Dear Indico developers,
I have some questions regarding the migration of Indico 2.3.5 to 3.x:
I would like to do a fresh installation of Indico 3, but then first do some tests before migrating our Indico 2.3 data. To migrate the Indico 2.3 data to the Indico 3 server that has already a database setup with
indico db prepare and has been used for testing, can I just do the following?
su - postgres
pg_restore -C -d postgres indico.sql
Assuming indico.sql is the output file from
pg_dump -U postgres -d indico > indico.sql
on the old Indico 2.3 server.
I guess I do not need to set the ownership of the database or create database extensions after using
pg_restore, since these should be restored from the dump.
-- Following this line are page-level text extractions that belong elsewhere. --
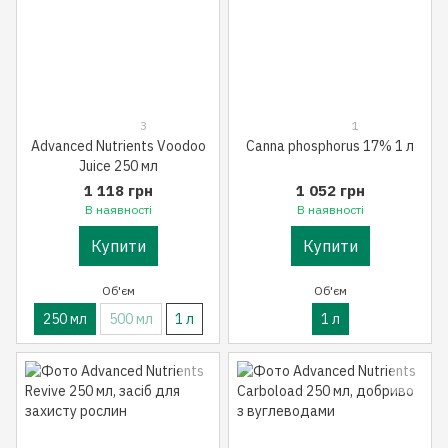
3
1
Advanced Nutrients Voodoo
Canna phosphorus 17% 1 л
Juice 250 мл
1 118 грн
1 052 грн
В наявності
В наявності
Купити
Купити
Об'єм
Об'єм
250 мл
500 мл
1 л
1 л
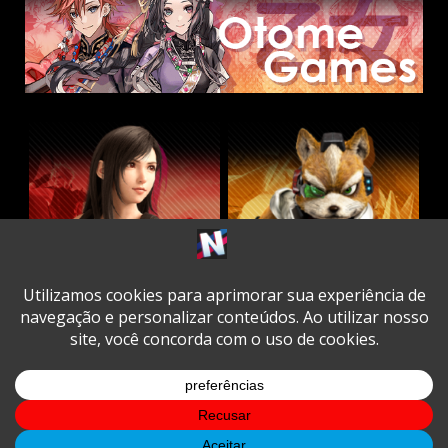
Twitter
Facebook
Instagram
Youtube
Spotify
Cookie
Policy
Copyright © All rights reserved.
|
DarkNews
by AF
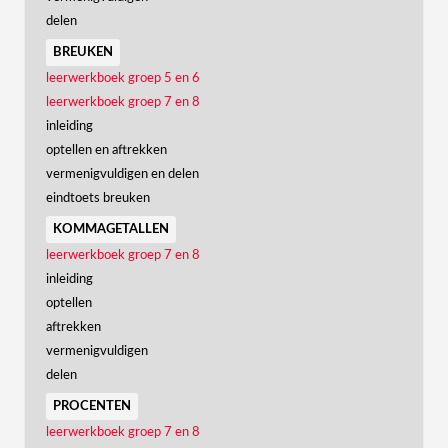
delen
breuken
leerwerkboek groep 5 en 6
leerwerkboek groep 7 en 8
inleiding
optellen en aftrekken
vermenigvuldigen en delen
eindtoets breuken
kommagetallen
leerwerkboek groep 7 en 8
inleiding
optellen
aftrekken
vermenigvuldigen
delen
procenten
leerwerkboek groep 7 en 8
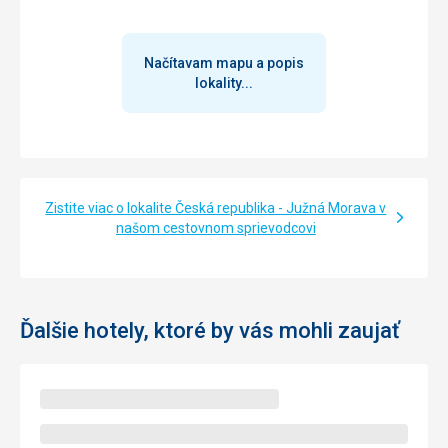
Načítavam mapu a popis
lokality...
Zistite viac o lokalite Česká republika - Južná Morava v
našom cestovnom sprievodcovi
Ďalšie hotely, ktoré by vás mohli zaujať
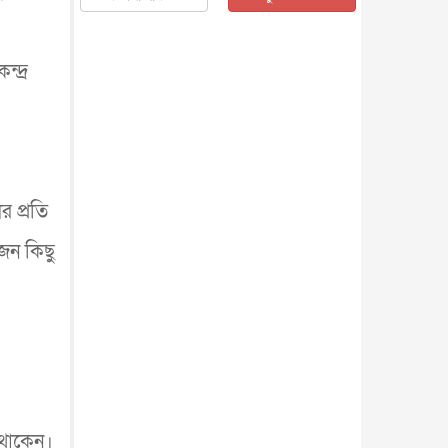
জাতীয়
৫ আগস্ট, ২০২৬
জনগণ পরিবর্তন চেয়েছে বলেই
জুলাই আন্দোলন সফল : প্রধানমন্ত্রী
্দ্র
জাতীয়
৫ আগস্ট, ২০২৬
বেনজীর আহমেদের সঙ্গে পরীমনির
ঘনিষ্ঠ সম্পর্ক ছিল : নাসির মাহম...
জাতীয়
৫ আগস্ট, ২০২৬
হরমুজ নিয়ে ইরান-মার্কিন চুক্তি
র প্রতি
হতে পারে আজ : মার্কিন অর্থমন...
আন্তর্জাতিক
৫ আগস্ট, ২০২৬
জন কিছু
পৃথিবীর দিকে আসছে বিধ্বংসী
বস্তু, পারমাণবিক বোমা দিয়ে করা
হব...
আন্তর্জাতিক
৫ আগস্ট, ২০২৬
কেনিয়ায় ১৫ হাতির রহস্যজনক
মৃত্যু, সন্দেহের মুখে কীটনাশকের
ব্...
আন্তর্জাতিক
৫ আগস্ট, ২০২৬
বিদেশি সংবাদমাধ্যমের জন্য নতুন
বিধি-নিষেধ পাকিস্তানের
 থাকেন।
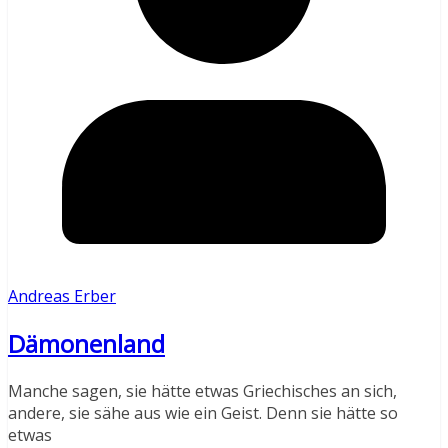
Andreas Erber
Dämonenland
Manche sagen, sie hätte etwas Griechisches an sich,
andere, sie sähe aus wie ein Geist. Denn sie hätte so
etwas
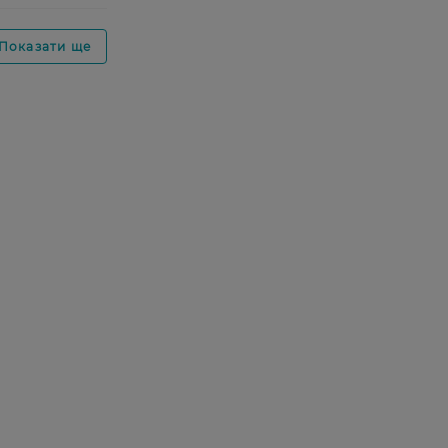
Показати ще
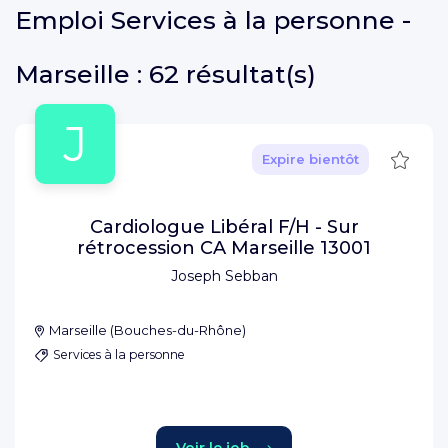
Emploi
Services à la personne -
Marseille :
62 résultat(s)
J
Sauve
Expire bientôt
Cardiologue Libéral F/H - Sur
rétrocession CA Marseille 13001
Joseph Sebban
Marseille
(
Bouches-du-Rhône
)
Services à la personne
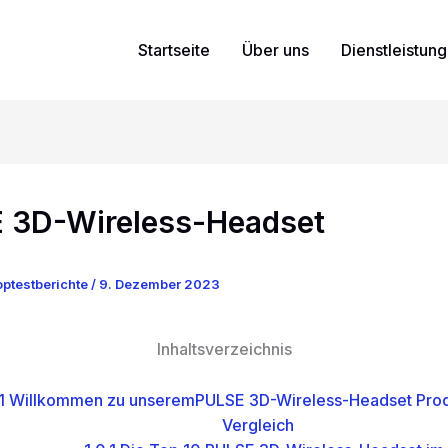
Startseite
Über uns
Dienstleistun
 3D-Wireless-Headset
ptestberichte
/
9. Dezember 2023
Inhaltsverzeichnis
1
Willkommen zu unseremPULSE 3D-Wireless-Headset Prod
Vergleich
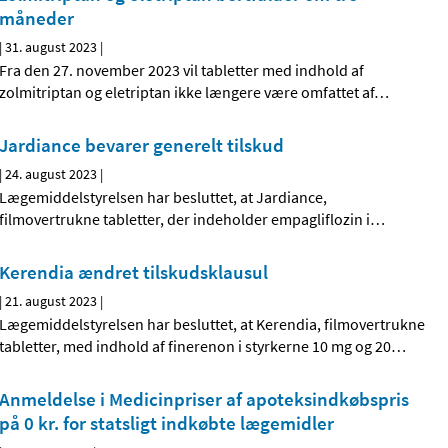
måneder
|
31. august 2023
|
Fra den 27. november 2023 vil tabletter med indhold af
zolmitriptan og eletriptan ikke længere være omfattet af
…
Jardiance bevarer generelt tilskud
|
24. august 2023
|
Lægemiddelstyrelsen har besluttet, at Jardiance,
filmovertrukne tabletter, der indeholder empagliflozin i
…
Kerendia ændret tilskudsklausul
|
21. august 2023
|
Lægemiddelstyrelsen har besluttet, at Kerendia, filmovertrukne
tabletter, med indhold af finerenon i styrkerne 10 mg og 20
…
Anmeldelse i Medicinpriser af apoteksindkøbspris
på 0 kr. for statsligt indkøbte lægemidler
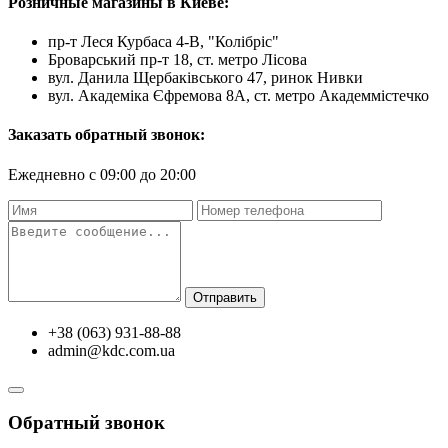
Розничные магазины в Киеве:
пр-т Леся Курбаса 4-В, "Колібріс"
Броварський пр-т 18, ст. метро Лісова
вул. Данила Щербаківського 47, ринок Нивки
вул. Академіка Єфремова 8А, ст. метро Академмістечко
Заказать обратный звонок:
Ежедневно с 09:00 до 20:00
Отправить
+38 (063) 931-88-88
admin@kdc.com.ua
Обратный звонок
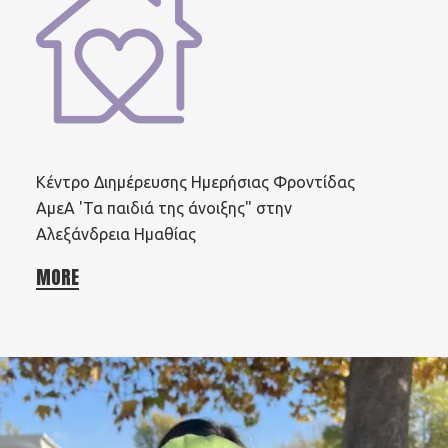
Κέντρο Διημέρευσης Ημερήσιας Φροντίδας
ΑμεΑ 'Τα παιδιά της άνοιξης" στην
Αλεξάνδρεια Ημαθίας
MORE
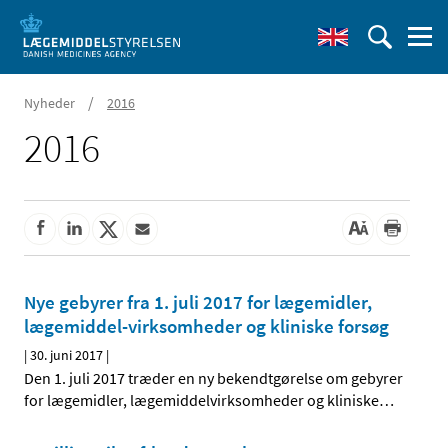
/
Nyheder
2016
2016
Nye gebyrer fra 1. juli 2017 for lægemidler,
lægemiddel-virksomheder og kliniske forsøg
|
30. juni 2017
|
Den 1. juli 2017 træder en ny bekendtgørelse om gebyrer
for lægemidler, lægemiddelvirksomheder og kliniske
…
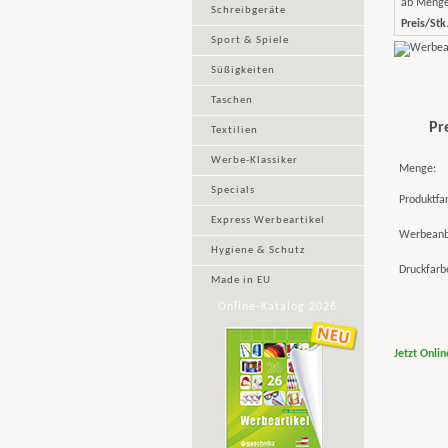
ab Meng
Schreibgeräte
Preis/Stk.
Sport & Spiele
Süßigkeiten
Taschen
Pr
Textilien
Werbe-Klassiker
Menge:
Specials
Produktfa
Express Werbeartikel
Werbeanb
Hygiene & Schutz
Druckfarb
Made in EU
Online-Katalog 2026
Jetzt Onli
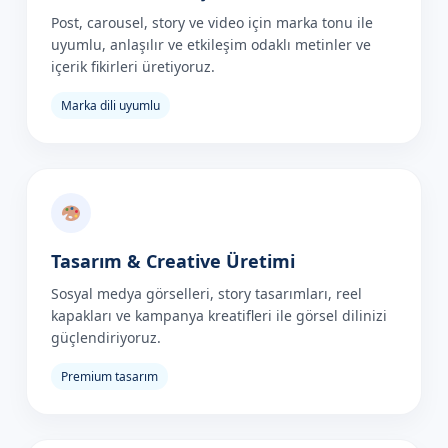
Post, carousel, story ve video için marka tonu ile
uyumlu, anlaşılır ve etkileşim odaklı metinler ve
içerik fikirleri üretiyoruz.
Marka dili uyumlu
Tasarım & Creative Üretimi
Sosyal medya görselleri, story tasarımları, reel
kapakları ve kampanya kreatifleri ile görsel dilinizi
güçlendiriyoruz.
Premium tasarım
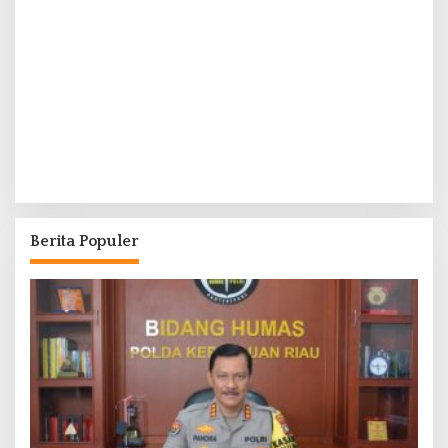
Berita Populer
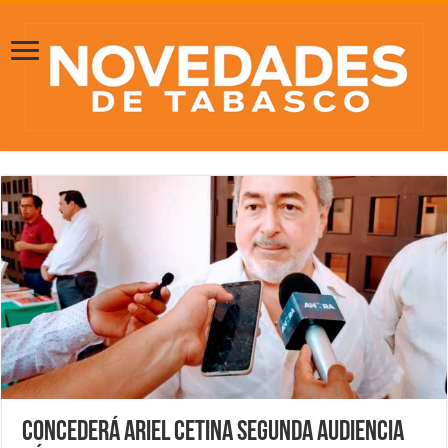
Concederá Ariel Cetina segunda audiencia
Then deleting everything in /opt/indico/archive and copy the old data there.
Is there anything else to consider? E.g. emptying cache/tmp folders?
Thanks a lot!
Hi, looks fine!
I’d rather run the
pg_restore as the
indico user to make sure there are no ownership screwups, but generally what you do should work as well since the dump should contain everything important including the correct ownership (it would only be a problem when using different postgres users on the different systems).
FWIW, this is how I would do it:
su - postgres -c 'dropdb indico'
su - postgres -c 'createdb -O indico indico'
su - postgres -c 'psql indico -c "CREATE EXTENSION unaccent; CREATE EXTENSION pg_trgm;"'
and then as the
pg_restore -d indico -O /path/to/indico.dump
For creating the backup I’d use
pg_dump -Fc -f /tmp/indico.dump indico to use the custom postgres dump format; it’s compressed and AFAIK also more efficient (and you don’t need a raw readable SQL file anyway if you don’t plan to modify any data in the sql dump)
Yes, that’s a good idea.
Thank you also for this!
I guess you mean
pg_restore -d indico -O /path/to/indico.dump ?
Yes… that happens when copying commands from your own shell history and forgetting to fully change it
@ThiefMaster: I am now in the middle of the migration process and ended up with a problem accessing some old timetable files that contains special characters in the filename in the legacy archive. Everything else works fine and I would prefer not to undo everything and hope for some fast help.
Accessing the file on the old Indico 2.3.5 server is no problem, but accessing them on the Indico 3.1 server fails.
The apache error log on the new server contains this (I replaced some content with XXX):
[XXX] [:error] [pid XXX:tid XXX] (2)No such file or directory: [client XXX] xsendfile: cannot open file: /data/indico/legacy-archive/XXX/Pr\xe4sentation_Mainz_end2.pdf
I try to access the file using this URL (which is from the timetable, again replaced part of URL by XXX): https://XXX/Praesentation_Mainz_end2.pdf
What can I do? I did the database dump and restore in the way you suggested.
Uploading a new file with special characters and downloading it again works. Most of the old files also work.
Edit: The name of the file in the filesystem on the server is “Präsentation_Mainz_end2.pdf”.
Attachment.get(ID).file.storage_file_id gives you in
indico shell. the ID is in the last path segment before the filename in the URL, and compare it with what you have in the file system.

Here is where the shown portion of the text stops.